PROBLEM TO SOLVE ->
Check each line of the data below for the word "chemins", then extract the ones that have it.

*** Opening SOURCE INFORMATION ***

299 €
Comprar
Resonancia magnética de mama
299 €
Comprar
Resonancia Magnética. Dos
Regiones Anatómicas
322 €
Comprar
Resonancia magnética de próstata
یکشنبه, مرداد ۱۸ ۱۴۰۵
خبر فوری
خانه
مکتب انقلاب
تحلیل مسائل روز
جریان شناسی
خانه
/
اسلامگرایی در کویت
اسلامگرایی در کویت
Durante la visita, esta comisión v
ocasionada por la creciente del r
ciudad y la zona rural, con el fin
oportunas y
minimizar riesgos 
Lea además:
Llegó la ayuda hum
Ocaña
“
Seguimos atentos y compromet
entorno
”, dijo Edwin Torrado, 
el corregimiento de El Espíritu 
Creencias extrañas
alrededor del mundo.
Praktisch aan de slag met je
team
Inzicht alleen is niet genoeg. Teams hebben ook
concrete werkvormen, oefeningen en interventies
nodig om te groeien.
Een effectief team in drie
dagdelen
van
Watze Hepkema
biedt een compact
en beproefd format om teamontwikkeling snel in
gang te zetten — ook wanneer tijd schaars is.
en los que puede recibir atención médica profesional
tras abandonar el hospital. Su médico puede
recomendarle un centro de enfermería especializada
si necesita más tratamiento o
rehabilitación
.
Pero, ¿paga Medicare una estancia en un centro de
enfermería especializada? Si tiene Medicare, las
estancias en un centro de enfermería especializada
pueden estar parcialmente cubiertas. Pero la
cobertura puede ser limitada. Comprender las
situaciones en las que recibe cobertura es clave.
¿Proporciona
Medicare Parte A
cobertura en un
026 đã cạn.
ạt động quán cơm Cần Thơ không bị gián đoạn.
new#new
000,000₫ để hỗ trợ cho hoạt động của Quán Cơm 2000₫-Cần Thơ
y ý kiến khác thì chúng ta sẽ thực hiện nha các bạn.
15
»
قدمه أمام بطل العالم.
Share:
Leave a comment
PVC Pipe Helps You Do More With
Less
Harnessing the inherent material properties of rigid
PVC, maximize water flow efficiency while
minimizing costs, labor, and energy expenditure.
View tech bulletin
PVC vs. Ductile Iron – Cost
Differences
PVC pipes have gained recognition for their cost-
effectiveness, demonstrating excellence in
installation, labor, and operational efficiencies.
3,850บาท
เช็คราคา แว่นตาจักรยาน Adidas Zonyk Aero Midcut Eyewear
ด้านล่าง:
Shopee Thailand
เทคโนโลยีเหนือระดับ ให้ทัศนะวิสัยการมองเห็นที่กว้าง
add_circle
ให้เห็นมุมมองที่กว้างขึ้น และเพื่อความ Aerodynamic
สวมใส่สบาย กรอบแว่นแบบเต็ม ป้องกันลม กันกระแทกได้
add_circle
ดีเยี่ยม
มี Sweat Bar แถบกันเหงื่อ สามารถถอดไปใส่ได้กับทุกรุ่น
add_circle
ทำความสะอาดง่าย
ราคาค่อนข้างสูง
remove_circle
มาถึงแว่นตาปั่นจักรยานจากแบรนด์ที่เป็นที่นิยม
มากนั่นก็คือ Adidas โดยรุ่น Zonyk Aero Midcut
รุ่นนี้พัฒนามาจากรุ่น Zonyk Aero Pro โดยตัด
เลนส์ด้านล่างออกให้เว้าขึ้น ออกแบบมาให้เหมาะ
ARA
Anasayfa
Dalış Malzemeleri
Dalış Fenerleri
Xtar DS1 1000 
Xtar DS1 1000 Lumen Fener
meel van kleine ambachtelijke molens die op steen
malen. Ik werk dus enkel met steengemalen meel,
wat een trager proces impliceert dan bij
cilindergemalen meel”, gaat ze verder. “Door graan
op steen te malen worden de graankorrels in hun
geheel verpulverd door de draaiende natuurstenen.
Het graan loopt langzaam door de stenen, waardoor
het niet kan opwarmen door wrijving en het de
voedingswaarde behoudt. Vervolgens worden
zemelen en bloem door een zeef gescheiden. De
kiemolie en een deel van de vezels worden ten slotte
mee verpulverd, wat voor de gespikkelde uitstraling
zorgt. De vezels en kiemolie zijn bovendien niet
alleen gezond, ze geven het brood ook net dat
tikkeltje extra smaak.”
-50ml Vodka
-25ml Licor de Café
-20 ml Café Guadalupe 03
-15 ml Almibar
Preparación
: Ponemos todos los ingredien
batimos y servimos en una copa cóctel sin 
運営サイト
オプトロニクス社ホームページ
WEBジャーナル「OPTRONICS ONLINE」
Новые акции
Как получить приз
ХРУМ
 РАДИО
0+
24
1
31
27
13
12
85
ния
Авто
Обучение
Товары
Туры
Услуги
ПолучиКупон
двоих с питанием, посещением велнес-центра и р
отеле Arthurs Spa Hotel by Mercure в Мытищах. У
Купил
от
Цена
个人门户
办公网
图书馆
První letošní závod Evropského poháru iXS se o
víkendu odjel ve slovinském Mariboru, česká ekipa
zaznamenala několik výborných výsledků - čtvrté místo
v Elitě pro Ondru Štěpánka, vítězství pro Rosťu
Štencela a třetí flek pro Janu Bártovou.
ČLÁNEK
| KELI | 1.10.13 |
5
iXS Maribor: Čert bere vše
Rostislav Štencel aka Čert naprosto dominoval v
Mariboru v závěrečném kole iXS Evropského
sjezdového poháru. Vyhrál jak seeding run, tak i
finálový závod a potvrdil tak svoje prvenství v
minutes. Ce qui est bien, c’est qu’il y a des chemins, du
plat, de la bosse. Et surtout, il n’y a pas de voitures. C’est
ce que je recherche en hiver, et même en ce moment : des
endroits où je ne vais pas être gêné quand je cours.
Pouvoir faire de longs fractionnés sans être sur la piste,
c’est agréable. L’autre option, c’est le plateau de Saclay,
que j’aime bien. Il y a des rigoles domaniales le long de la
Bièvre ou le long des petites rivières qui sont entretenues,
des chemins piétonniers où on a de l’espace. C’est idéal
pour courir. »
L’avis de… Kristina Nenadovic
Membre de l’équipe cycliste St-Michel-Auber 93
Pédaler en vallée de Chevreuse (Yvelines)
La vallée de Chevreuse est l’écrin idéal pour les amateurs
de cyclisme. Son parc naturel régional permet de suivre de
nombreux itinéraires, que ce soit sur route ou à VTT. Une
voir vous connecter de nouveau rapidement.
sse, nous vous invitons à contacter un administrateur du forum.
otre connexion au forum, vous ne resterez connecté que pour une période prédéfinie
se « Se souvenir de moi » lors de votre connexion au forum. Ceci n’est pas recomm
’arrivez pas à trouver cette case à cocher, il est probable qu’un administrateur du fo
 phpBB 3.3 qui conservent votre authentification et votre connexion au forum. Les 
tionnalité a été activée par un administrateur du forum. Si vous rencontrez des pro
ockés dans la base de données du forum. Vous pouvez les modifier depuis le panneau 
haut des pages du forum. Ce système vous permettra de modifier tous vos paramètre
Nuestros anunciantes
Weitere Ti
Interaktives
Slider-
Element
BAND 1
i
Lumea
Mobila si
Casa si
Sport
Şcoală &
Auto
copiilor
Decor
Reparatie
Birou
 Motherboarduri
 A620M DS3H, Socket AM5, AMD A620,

*** Closing SOURCE INFORMATION ***

RESULT ->
minutes. Ce qui est bien, c’est qu’il y a des chemins, du
des chemins piétonniers où on a de l’espace. C’est idéal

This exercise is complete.